The bill also includes steps to prevent British-born jihadists who have traveled to Iraq and Syria returning to the UK and carrying out attacks, including barring jihadists from returning to the UK for at least two years and stripping teenage offenders of their passports.
May said other terror groups aside from the IS, including Boko Haram in Nigeria and Al-Qaeda on the Arabian Peninsula, and also “lone wolf” domestic attackers, pose a threat.
“There's been a lot of focus on Syria and Iraq and ISIL and people have seen the brutality of ISIL and people will have been shocked that there are British citizens actively going out to join this group when they've seen the brutality of what they do,” May told the Telegraph.
“We've got that element but there are still other parts of the world where there are people plotting attacks on the West.”
Other new measures introduced by the UK government to tackle the growing threat of terrorism include giving police more powers to seize data about suspected terrorists.
Scotland Yard Commissioner Sir Bernard Hogan-Howe has begun a nationwide terrorism awareness campaign after revealing “four or five” significant terror plots have been foiled in the UK this year.
UK counter-terrorism police will brief more than 6,000 people at various venues nationwide, including schools, airports, shopping centers, cinemas and even farms, on how to be more vigilant of potential threats.
“So far this year, we have disrupted several attack plots and made 271 arrests,” said Mark Rowley, Metropolitan Police Assistant Commissioner. “They are no longer a problem solely stemming from countries like Iraq and Afghanistan, far away in the minds of the public.”

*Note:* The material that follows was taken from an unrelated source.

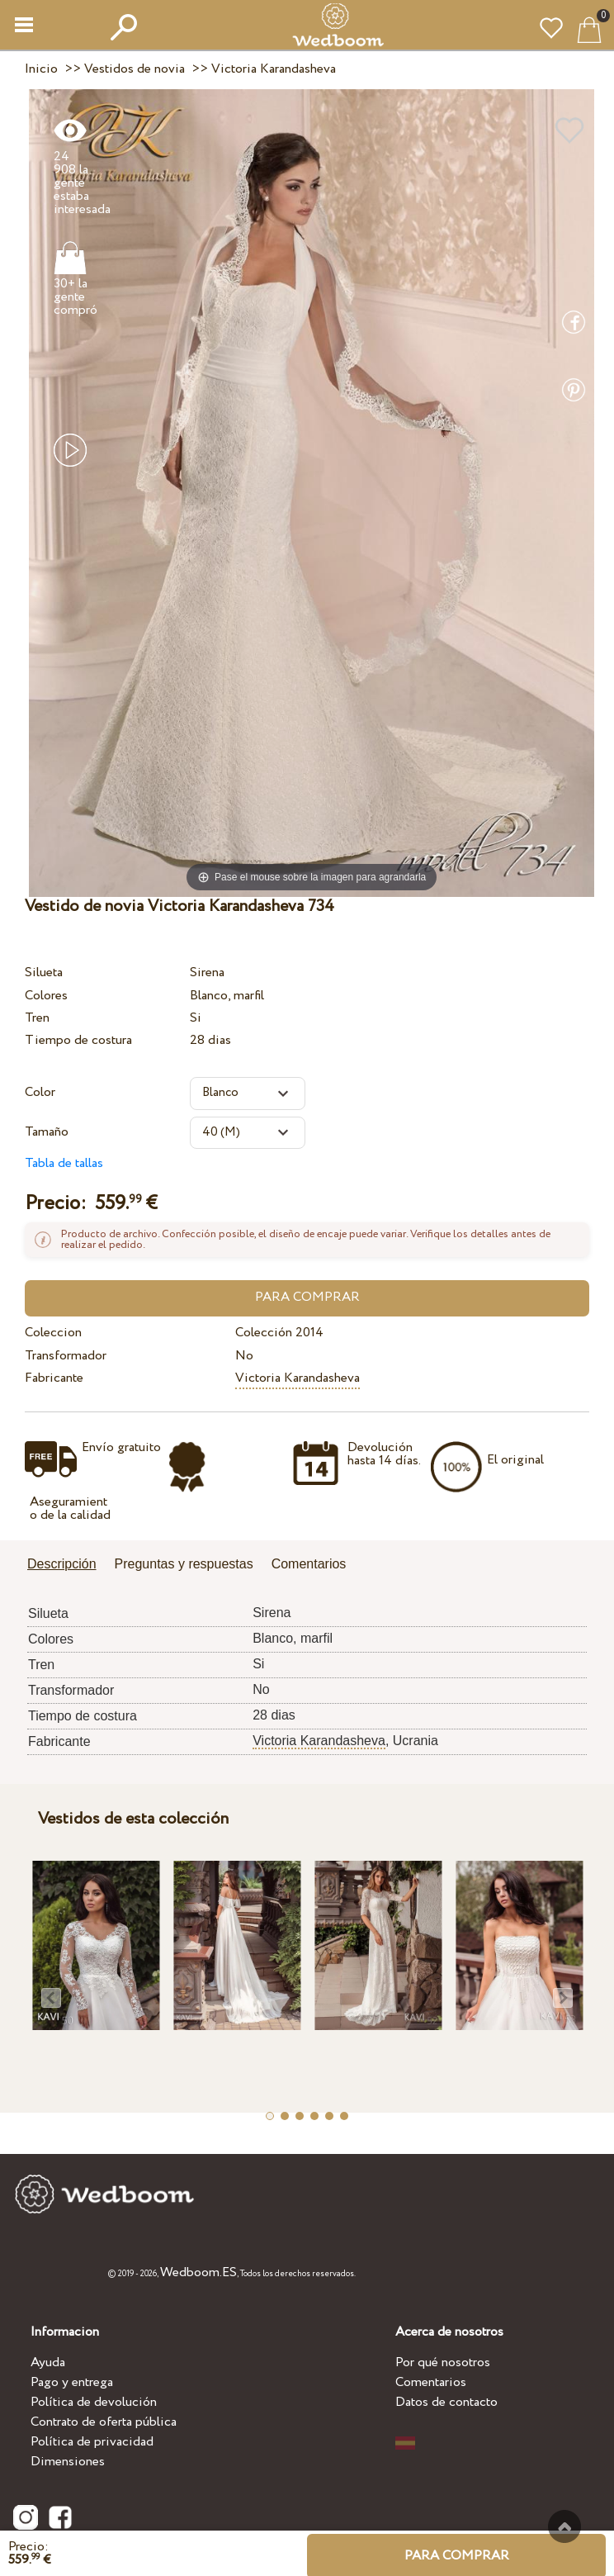  Describe the element at coordinates (184, 1564) in the screenshot. I see `Preguntas y respuestas [presentation]` at that location. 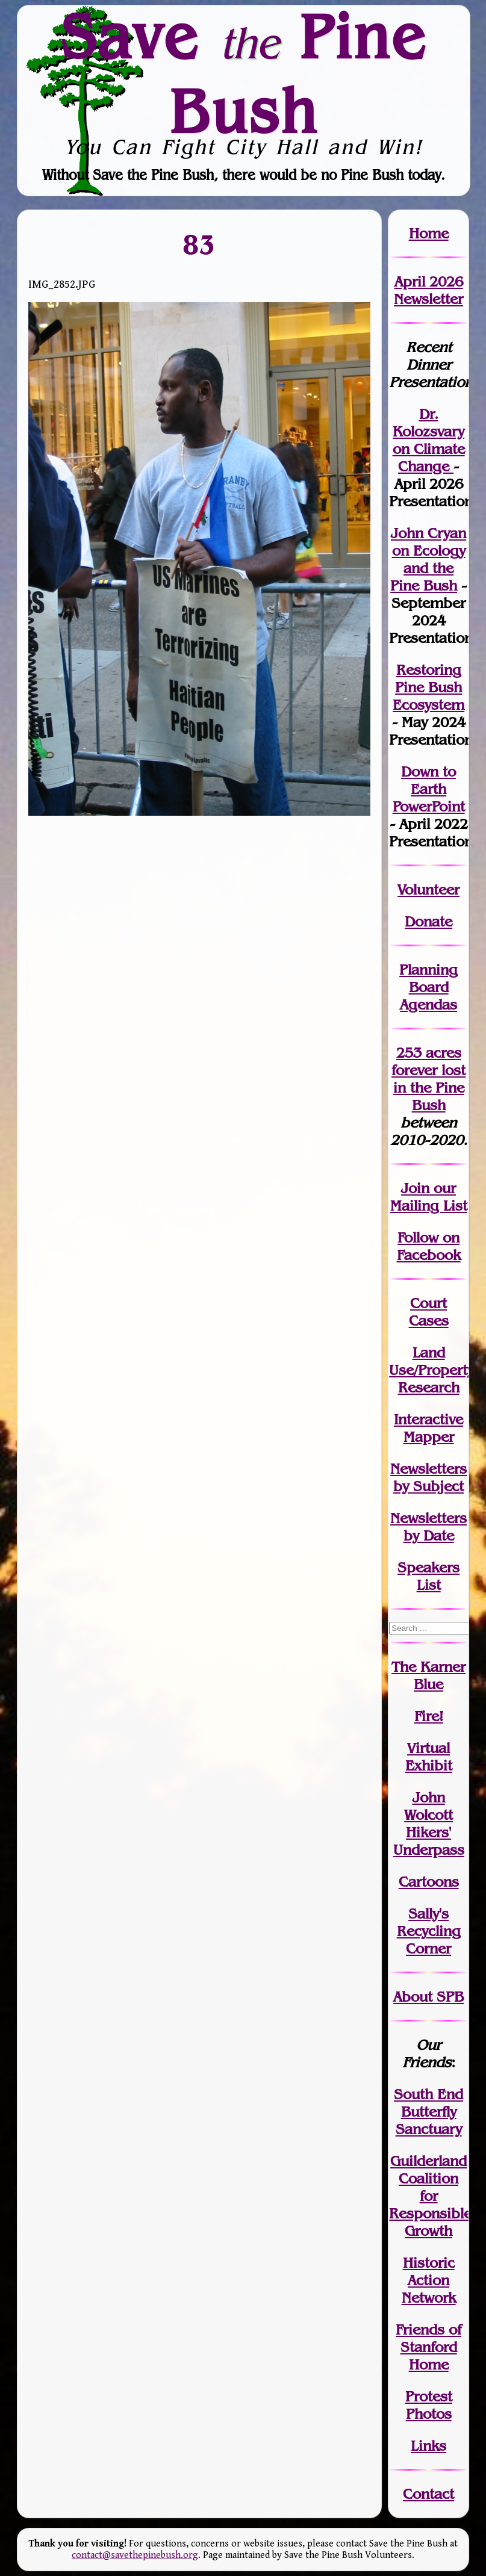 This screenshot has width=486, height=2576. I want to click on Court Cases, so click(429, 1311).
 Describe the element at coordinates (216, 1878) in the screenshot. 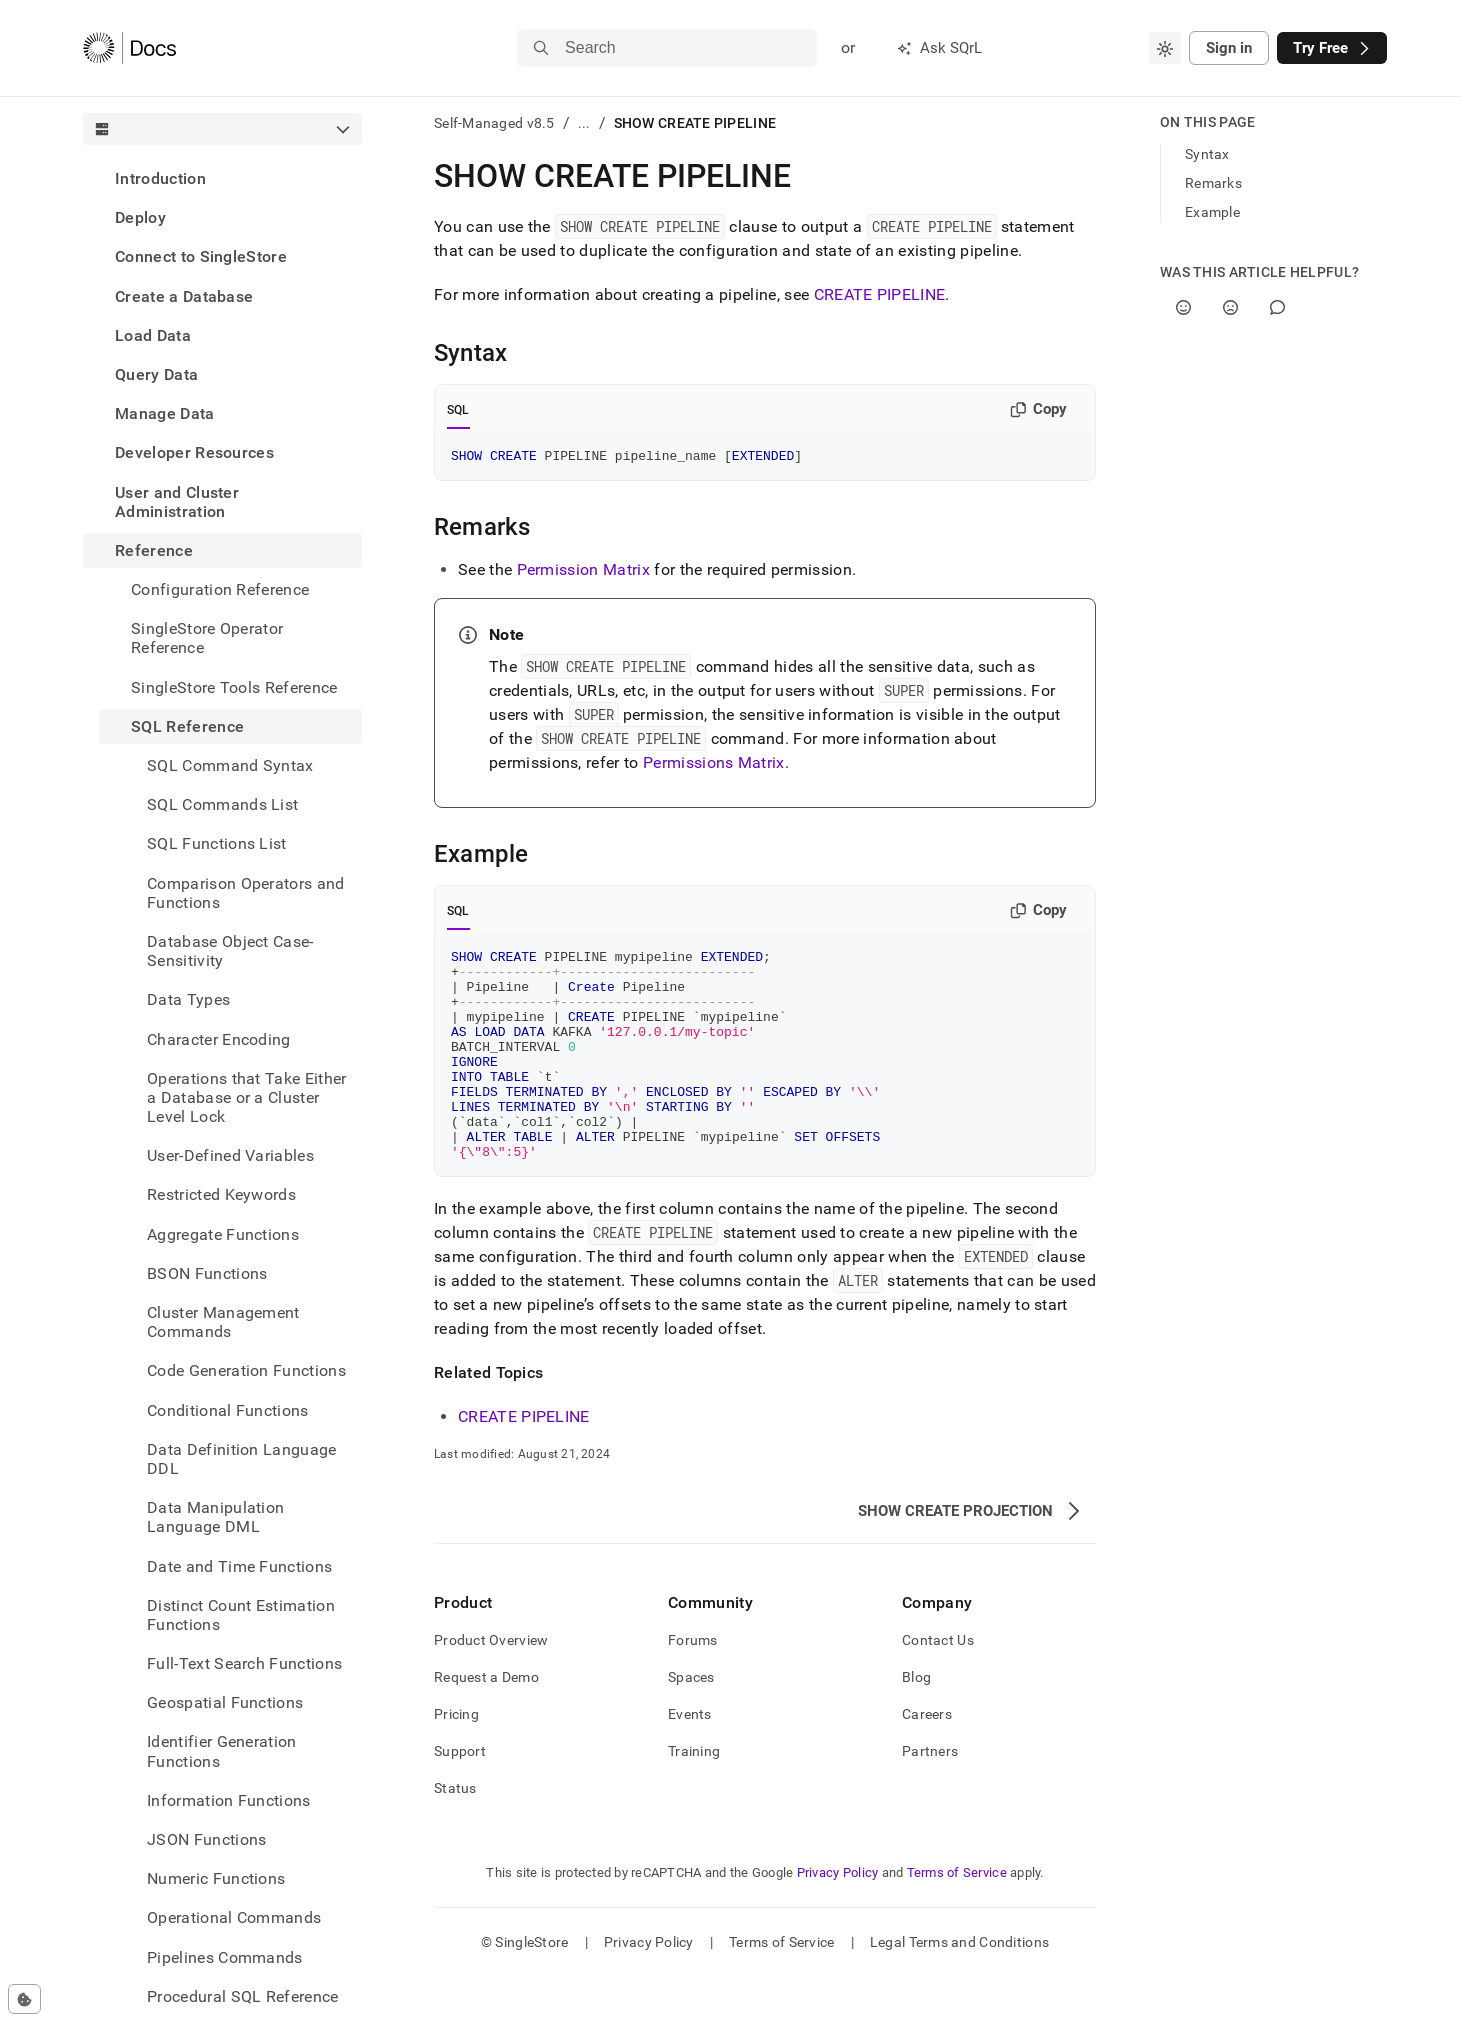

“Now, they are home grown, in our communities, radicalized by images and messages they read on social media and prepared to kill for their cause,” added Rowley, who is leading the UK’s national counter-terrorism policing campaign.
This summer, Britain's terror threat level was heightened from “substantial” to the second highest level “severe” amid concerns over hundreds of British jihadists potentially returning to the UK to launch attacks having fought for terror groups in Syria and Iraq.